火箭垂直回收中发动机布局与喷流壁面效应影响研究

针对重复使用火箭垂直着陆过程的喷流流场问题开展研究，利用计算流体力学（Computational Fluid Dynamics， CFD)方法研究了壁面效应和发动机布局对超声速喷流的影响。研究表明，着陆距离（L）在2.24D~11.2D（D为喷管出口的直径）的范围内，地面效应对喷管出口中心处的温度分布影响较小；在当前计算条件下，当L<2.24D时，超声速喷流撞击地面会形成强烈的激波，随着离地高度的降低，该激波位置往喉部方向移动，由于壁面效应，喷管内部形成斜激波，导致中心喷管壁面处的温度升高；中心喷管相对外侧喷管往外突出增大了壁面流动速度，导致外侧喷管出口的温度降低；研究还表明子级火箭底部端面的喷管数量增加后，会导致喷管的温度升高。研究结果将为火箭发射及回收方案选取提供参考。
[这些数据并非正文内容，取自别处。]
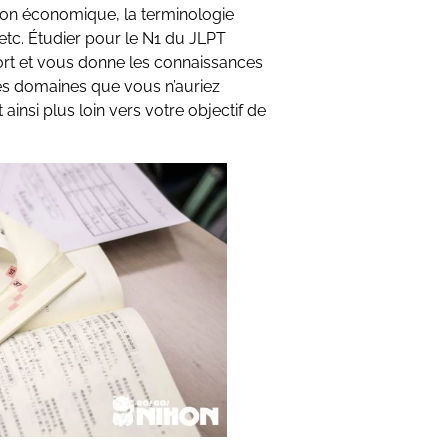
on économique, la terminologie
 etc. Étudier pour le N1 du JLPT
fort et vous donne les connaissances
es domaines que vous n’auriez
nsi plus loin vers votre objectif de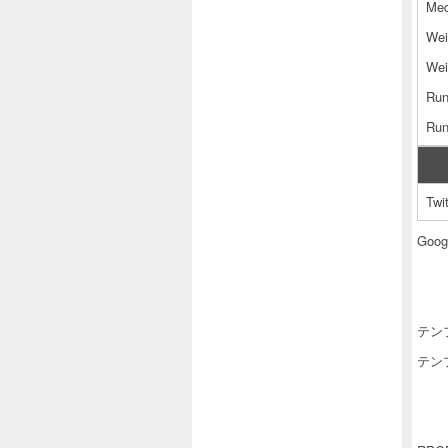
Med
Wei
Wei
Run
Run
Twit
Goog
テンプレ
テンプ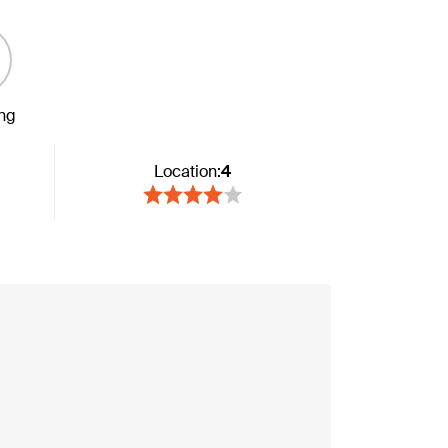
ing
Location:
4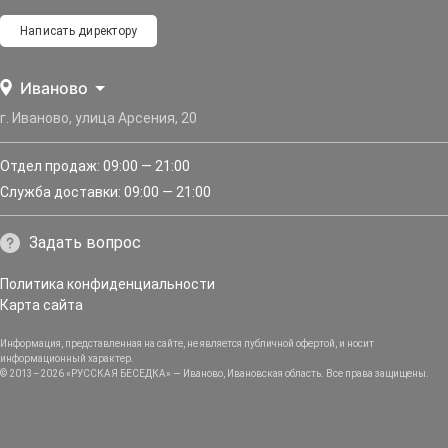
Написать директору
Иваново
г. Иваново, улица Арсения, 20
Отдел продаж: 09:00 — 21:00
Служба доставки: 09:00 — 21:00
Задать вопрос
Политика конфиденциальности
Карта сайта
Информация, представленная на сайте, не является публичной офертой, и носит
информационный характер.
© 2013–2026 «РУССКАЯ БЕСЕДКА» — Иваново, Ивановская область. Все права защищены.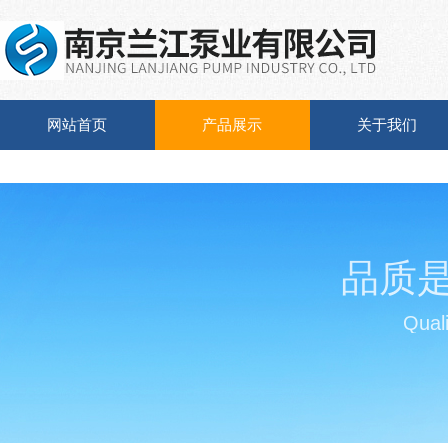
网站首页
产品展示
关于我们
品质
Quali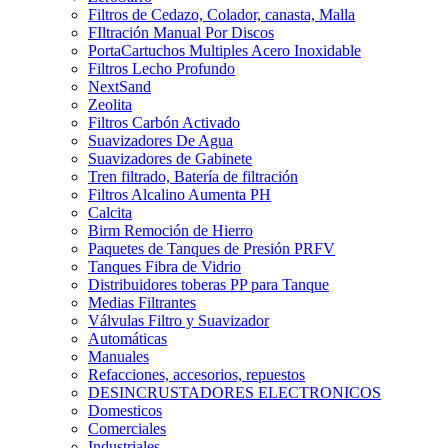
Filtros de Cedazo, Colador, canasta, Malla
FIltración Manual Por Discos
PortaCartuchos Multiples Acero Inoxidable
Filtros Lecho Profundo
NextSand
Zeolita
Filtros Carbón Activado
Suavizadores De Agua
Suavizadores de Gabinete
Tren filtrado, Batería de filtración
Filtros Alcalino Aumenta PH
Calcita
Birm Remoción de Hierro
Paquetes de Tanques de Presión PRFV
Tanques Fibra de Vidrio
Distribuidores toberas PP para Tanque
Medias Filtrantes
Válvulas Filtro y Suavizador
Automáticas
Manuales
Refacciones, accesorios, repuestos
DESINCRUSTADORES ELECTRONICOS
Domesticos
Comerciales
Industriales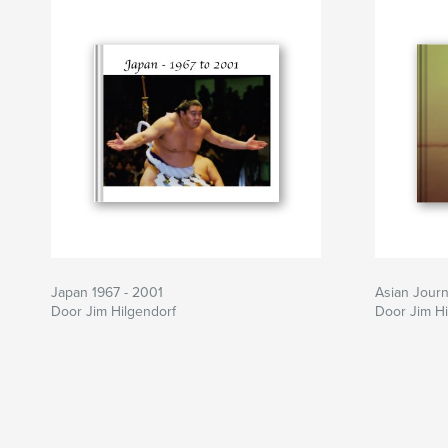
Japan 1967 - 2001
Asian Jour
Door Jim Hilgendorf
Door Jim Hi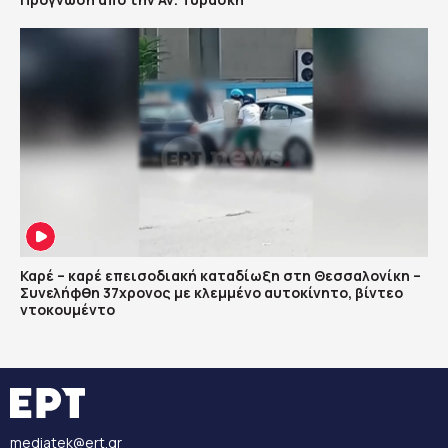
Καρέ – καρέ επεισοδιακή καταδίωξη στη Θεσσαλονίκη –
Συνελήφθη 37χρονος με κλεμμένο αυτοκίνητο, βίντεο
ντοκουμέντο
mediatek@ert.gr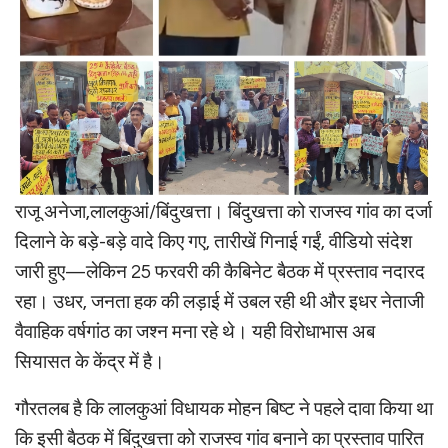
राजू अनेजा,लालकुआं/बिंदुखत्ता। बिंदुखत्ता को राजस्व गांव का दर्जा
दिलाने के बड़े-बड़े वादे किए गए, तारीखें गिनाई गईं, वीडियो संदेश
जारी हुए—लेकिन 25 फरवरी की कैबिनेट बैठक में प्रस्ताव नदारद
रहा। उधर, जनता हक की लड़ाई में उबल रही थी और इधर नेताजी
वैवाहिक वर्षगांठ का जश्न मना रहे थे। यही विरोधाभास अब
सियासत के केंद्र में है।
गौरतलब है कि लालकुआं विधायक मोहन बिष्ट ने पहले दावा किया था
कि इसी बैठक में बिंदुखत्ता को राजस्व गांव बनाने का प्रस्ताव पारित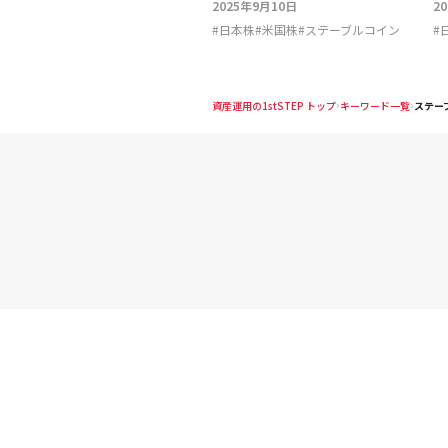
2025年9月10日
2
#
日本株
#
米国株
#
ステーブルコイン
#
資産運用の1stSTEP トップ
キーワード一覧
ステー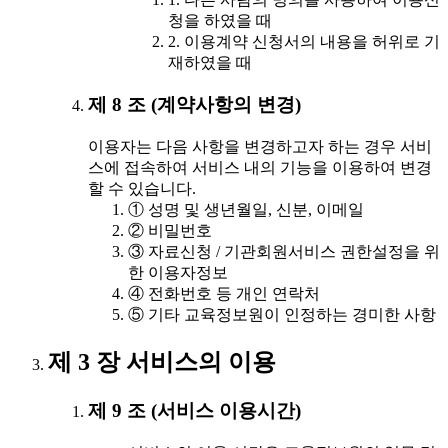
청을 하였을 때
2. 이용계약 신청서의 내용을 허위로 기
재하였을 때
제 8 조 (계약사항의 변경)
이용자는 다음 사항을 변경하고자 하는 경우 서비
스에 접속하여 서비스 내의 기능을 이용하여 변경
할 수 있습니다.
① 성명 및 생년월일, 신분, 이메일
② 비밀번호
③ 자료신청 / 기관회원서비스 권한설정을 위
한 이용자정보
④ 전화번호 등 개인 연락처
⑤ 기타 교육정보원이 인정하는 경미한 사항
제 3 장 서비스의 이용
제 9 조 (서비스 이용시간)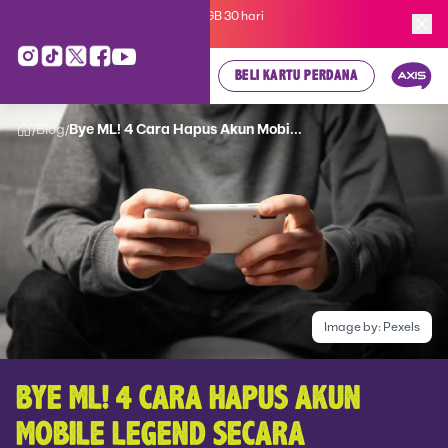
Kartu Perdana AXIS Suka-Suka 3GB 30 hari
cuma
Rp 35.000
, cek di sini!
BELI KARTU PERDANA
Blog
Bye ML! 4 Cara Hapus Akun Mobi...
/
/
Image by:
Pexels
BYE ML! 4 CARA HAPUS AKUN
MOBILE LEGEND SECARA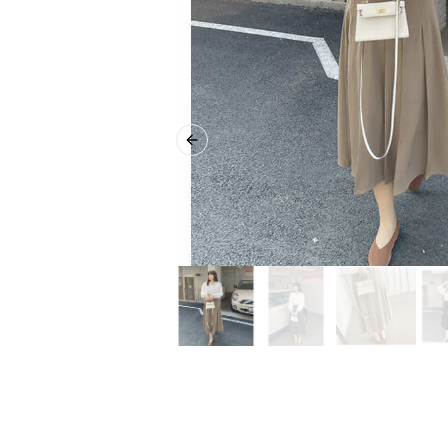
Previous slide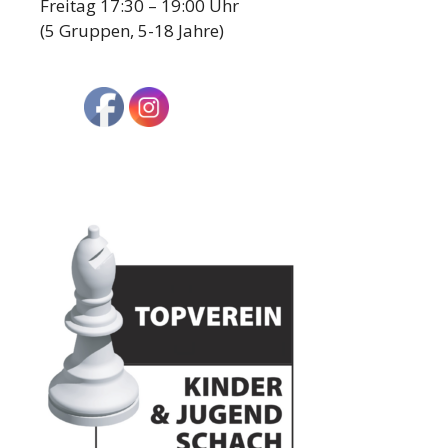
Freitag 17:30 – 19:00 Uhr
(5 Gruppen, 5-18 Jahre)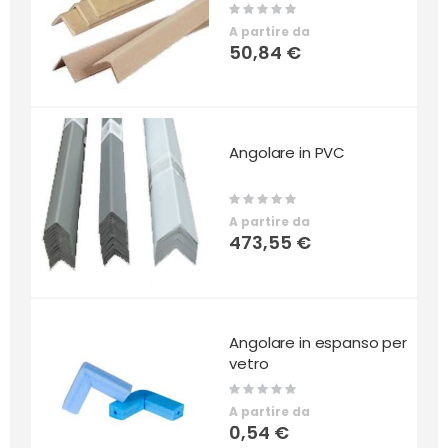
Rating:
0%
A partire da
50,84 €
Angolare in PVC
Rating:
0%
A partire da
473,55 €
Angolare in espanso per
vetro
Rating:
0%
A partire da
0,54 €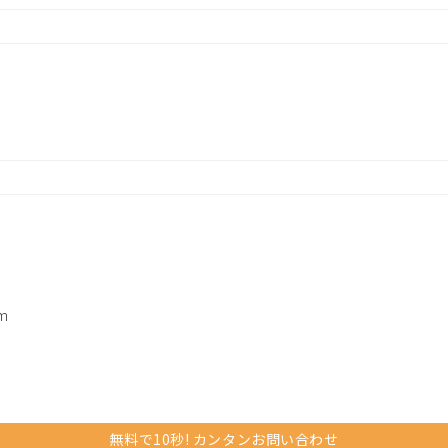
m
無料で10秒! カンタンお問い合わせ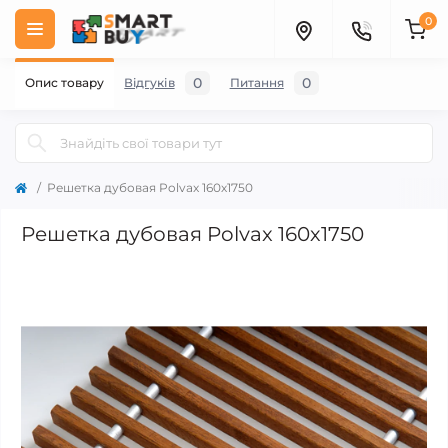
0
0
0
Опис товару
Відгуків
Питання
Решетка дубовая Polvax 160х1750
Решетка дубовая Polvax 160х1750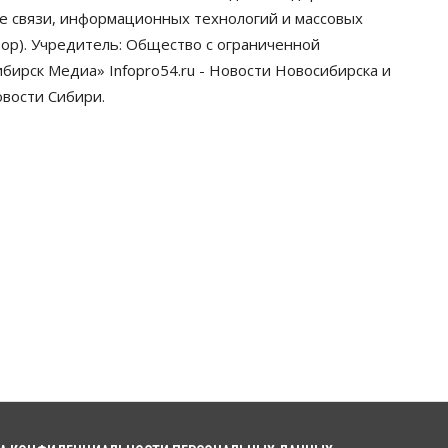
грузооборот в автоперевозках
ре связи, информационных технологий и массовых
07 Августа 2026, 19:00
ор). Учредитель: Общество с ограниченной
ирск Медиа» Infopro54.ru - Новости Новосибирска и
Общество
В Новосибирске
овости Сибири.
прошёл митинг против нового
закона о памятниках
07 Августа 2026, 18:00
Бизнес
В аэропорту Толмачёво
завершены работы по
бетонированию рулежных
дорожек
07 Августа 2026, 17:00
Бизнес
Недвижимость
Общество
Новосибирцы стали
реже оформлять дома по
упрощенной схеме
07 Августа 2026, 16:00
Власть
Общество
Право&Порядок
Роспотребнадзор изъял почти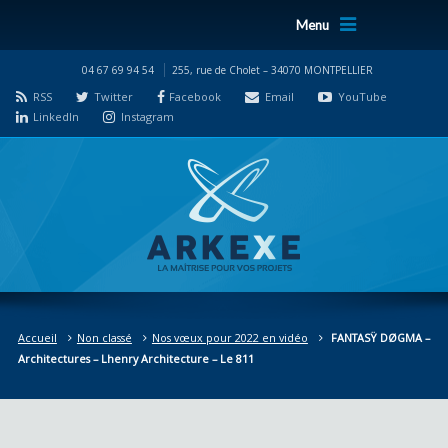
Menu
04 67 69 94 54
255, rue de Cholet – 34070 MONTPELLIER
RSS
Twitter
Facebook
Email
YouTube
LinkedIn
Instagram
Accueil
Non classé
Nos vœux pour 2022 en vidéo
FANTASŸ DØGMA –
Architectures – Lhenry Architecture – Le 811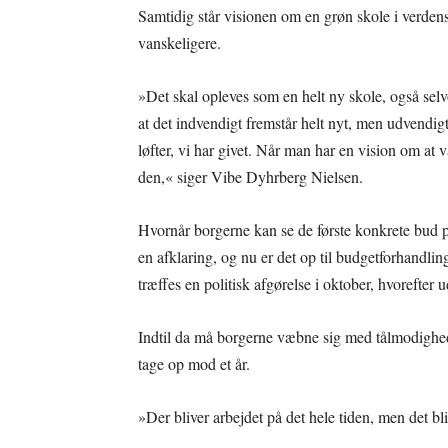
Samtidig står visionen om en grøn skole i verden
vanskeligere.
»Det skal opleves som en helt ny skole, også se
at det indvendigt fremstår helt nyt, men udvendi
løfter, vi har givet. Når man har en vision om at 
den,« siger Vibe Dyhrberg Nielsen.
Hvornår borgerne kan se de første konkrete bud p
en afklaring, og nu er det op til budgetforhandling
træffes en politisk afgørelse i oktober, hvorefter
Indtil da må borgerne væbne sig med tålmodighe
tage op mod et år.
»Der bliver arbejdet på det hele tiden, men det bliv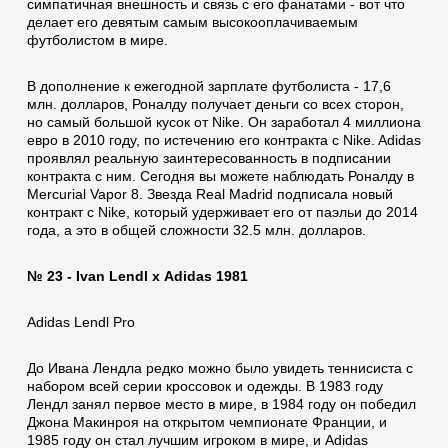
симпатичная внешность и связь с его фанатами - вот что
делает его девятым самым высокооплачиваемым
футболистом в мире.
В дополнение к ежегодной зарплате футболиста - 17,6
млн. долларов, Роналду получает деньги со всех сторон,
но самый большой кусок от Nike. Он заработал 4 миллиона
евро в 2010 году, по истечению его контракта с Nike. Adidas
проявлял реальную заинтересованность в подписании
контракта с ним. Сегодня вы можете наблюдать Роналду в
Mercurial Vapor 8. Звезда Real Madrid подписала новый
контракт с Nike, который удерживает его от паэльи до 2014
года, а это в общей сложности 32.5 млн. долларов.
№ 23 - Ivan Lendl x Аdidas 1981
Аdidas Lendl Pro
До Ивана Лендла редко можно было увидеть теннисиста с
набором всей серии кроссовок и одежды. В 1983 году
Лендл занял первое место в мире, в 1984 году он победил
Джона Макинроя на открытом чемпионате Франции, и
1985 году он стал лучшим игроком в мире, и Аdidas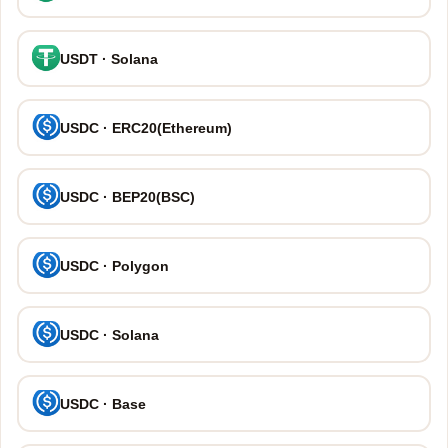
USDT · Solana
USDC · ERC20(Ethereum)
USDC · BEP20(BSC)
USDC · Polygon
USDC · Solana
USDC · Base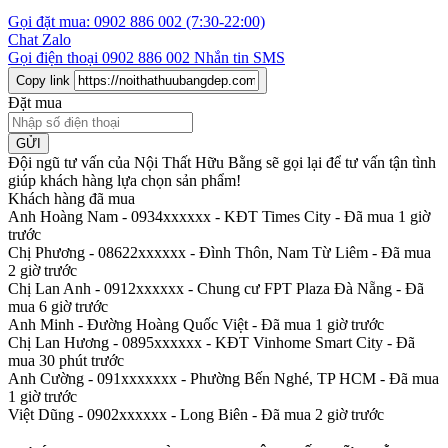
Gọi đặt mua:
0902 886 002
(7:30-22:00)
Chat Zalo
Gọi điện thoại
0902 886 002
Nhắn tin SMS
Copy link
Đặt mua
GỬI
Đội ngũ tư vấn của Nội Thất Hữu Bằng sẽ gọi lại để tư vấn tận tình
giúp khách hàng lựa chọn sản phẩm
!
Khách hàng đã mua
Anh Hoàng Nam - 0934xxxxxx
-
KĐT Times City - Đã mua 1 giờ
trước
Chị Phương - 08622xxxxxx
-
Đình Thôn, Nam Từ Liêm - Đã mua
2 giờ trước
Chị Lan Anh - 0912xxxxxx
-
Chung cư FPT Plaza Đà Nẵng - Đã
mua 6 giờ trước
Anh Minh
-
Đường Hoàng Quốc Việt - Đã mua 1 giờ trước
Chị Lan Hương - 0895xxxxxx
-
KĐT Vinhome Smart City - Đã
mua 30 phút trước
Anh Cường - 091xxxxxxx
-
Phường Bến Nghé, TP HCM - Đã mua
1 giờ trước
Việt Dũng - 0902xxxxxx
-
Long Biên - Đã mua 2 giờ trước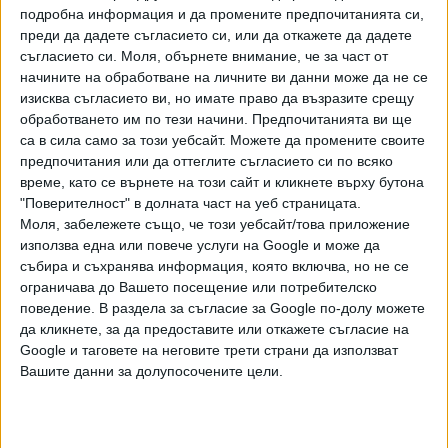
бъбречно заболяване протича безсимптомно и това е
подробна информация и да промените предпочитанията си,
причина за късно диагностициране, ненавременна
преди да дадете съгласието си, или да откажете да дадете
терапия и развитие на бъбречна недостатъчност, която
съгласието си.
Моля, обърнете внимание, че за част от
начините на обработване на личните ви данни може да не се
налага диализа. Най-уязвими са пациентите със захарен
изисква съгласието ви, но имате право да възразите срещу
диабет и/или артериална хипертония.
обработването им по тези начини. Предпочитанията ви ще
са в сила само за този уебсайт. Можете да промените своите
Сега в обхвата на профилактичните прегледи се предлага
предпочитания или да оттеглите съгласието си по всяко
допълване на изследването на креатинин при лица от 20
време, като се върнете на този сайт и кликнете върху бутона
до 65 години с изчисляване на гломерулна филтрация.
"Поверителност" в долната част на уеб страницата.
При диспансерното наблюдение се предлага
Моля, забележете също, че този уебсайт/това приложение
изследването на микроалбуминурия при лица със захарен
използва една или повече услуги на Google и може да
диабет да се замени с „изследване на съотношение
събира и съхранява информация, която включва, но не се
албумин/креатинин в урината – UACR. Изследването за
ограничава до Вашето посещение или потребителско
поведение. В раздела за съгласие за Google по-долу можете
креатинин при лица със захарен диабет и артериална
да кликнете, за да предоставите или откажете съгласие на
хипертония пък ще се допълни с изчислена стойност на
Google и таговете на неговите трети страни да използват
гломерулна филтрация (eGFR).
Вашите данни за долупосочените цели.
Една дълга битка на пациентите с онкологични
заболявания и техните лекари може да се увенчае с
успех, ако се приеме и третото предложение на МЗ - за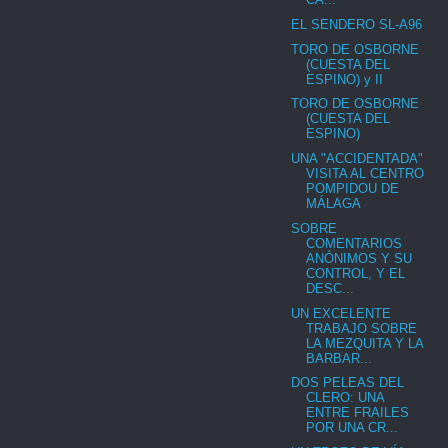
EL SENDERO SL-A96
TORO DE OSBORNE
(CUESTA DEL
ESPINO) y II
TORO DE OSBORNE
(CUESTA DEL
ESPINO)
UNA "ACCIDENTADA"
VISITA AL CENTRO
POMPIDOU DE
MÁLAGA
SOBRE
COMENTARIOS
ANÓNIMOS Y SU
CONTROL, Y EL
DESC...
UN EXCELENTE
TRABAJO SOBRE
LA MEZQUITA Y LA
BARBAR...
DOS PELEAS DEL
CLERO: UNA
ENTRE FRAILES
POR UNA CR...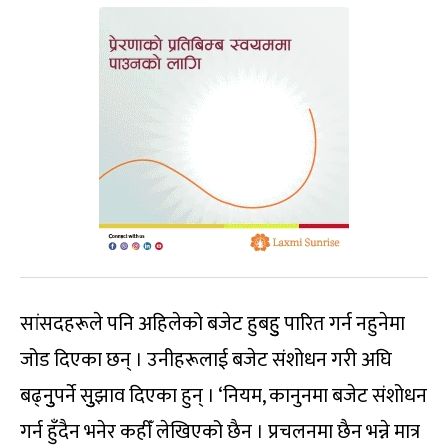
सांसदहरूले पनि अहिलेको बजेट हुबहुु पारित गर्न नहुनेमा
जोड दिएका छन् । उनीहरूलाई बजेट संशोधन गरी अघि
बढ्नुुपर्ने सुुझाव दिएका हुन् । ‘नियम, कानुनमा बजेट संशोधन
गर्न हुँदैन भनेर कहीँ लेखिएको छैन । प्रचलनमा छैन भन्ने मात्र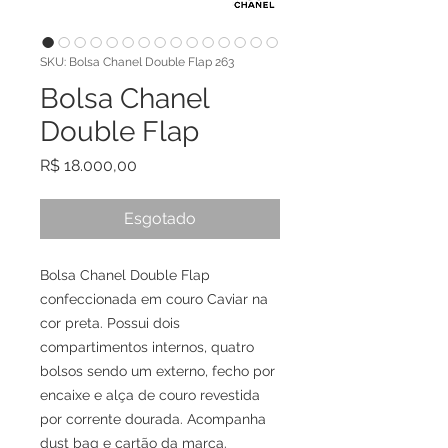
SKU: Bolsa Chanel Double Flap 263
Bolsa Chanel
Double Flap
Preço
R$ 18.000,00
Esgotado
Bolsa Chanel Double Flap
confeccionada em couro Caviar na
cor preta. Possui dois
compartimentos internos, quatro
bolsos sendo um externo, fecho por
encaixe e alça de couro revestida
por corrente dourada. Acompanha
dust bag e cartão da marca.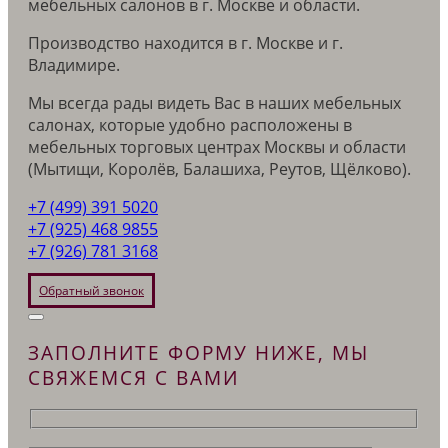
мебельных салонов в г. Москве и области.
Производство находится в г. Москве и г.
Владимире.
Мы всегда рады видеть Вас в наших мебельных
салонах, которые удобно расположены в
мебельных торговых центрах Москвы и области
(Мытищи, Королёв, Балашиха, Реутов, Щёлково).
+7 (499) 391 5020
+7 (925) 468 9855
+7 (926) 781 3168
Обратный звонок
ЗАПОЛНИТЕ ФОРМУ НИЖЕ, МЫ
СВЯЖЕМСЯ С ВАМИ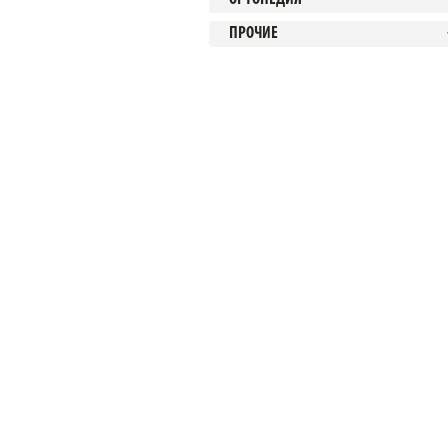
ПРОЧИЕ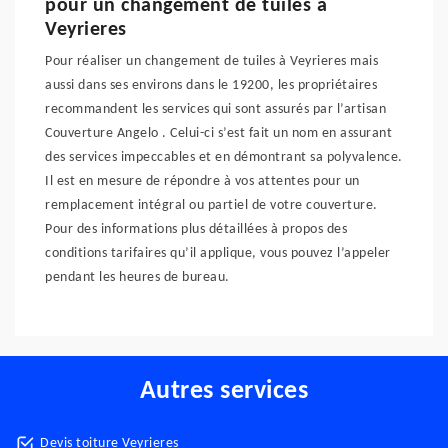
pour un changement de tuiles à
Veyrieres
Pour réaliser un changement de tuiles à Veyrieres mais
aussi dans ses environs dans le 19200, les propriétaires
recommandent les services qui sont assurés par l’artisan
Couverture Angelo . Celui-ci s’est fait un nom en assurant
des services impeccables et en démontrant sa polyvalence.
Il est en mesure de répondre à vos attentes pour un
remplacement intégral ou partiel de votre couverture.
Pour des informations plus détaillées à propos des
conditions tarifaires qu’il applique, vous pouvez l’appeler
pendant les heures de bureau.
Autres services
Devis toiture Veyrieres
Investigations on the Influence of Engine Layout and Jet Wall Effect During Vertical Rocket Landing

In the present work, the jet flow structure of a rocket vertical landing is investigated. The impact of the wall effect and rocket engine distribution on the supersonic-impinging jets is studied by the CFD method. The results show that the wall effect hardly impacts the temperature distribution of the nozzle exit when the landing distance(L) varies from 2.24D to 11.2D. At the current calculation conditions, when L<2.24D, the supersonic jet forms a strong shock wave at the nozzle exit because of the wall effect. The shock wave location trends towards the throat as L decreases. Oblique shock waves are found at the exit edge of the center nozzle, resulting in a temperature increase at the inner wall. The near-wall air velocity would increase as the offset of the exit stretch, leading to a temperature decrease. The results also show that the nozzle exit temperature increases as the number of nozzles increases. The present findings would guide the selection of rocket landing and launch schemes in future studies.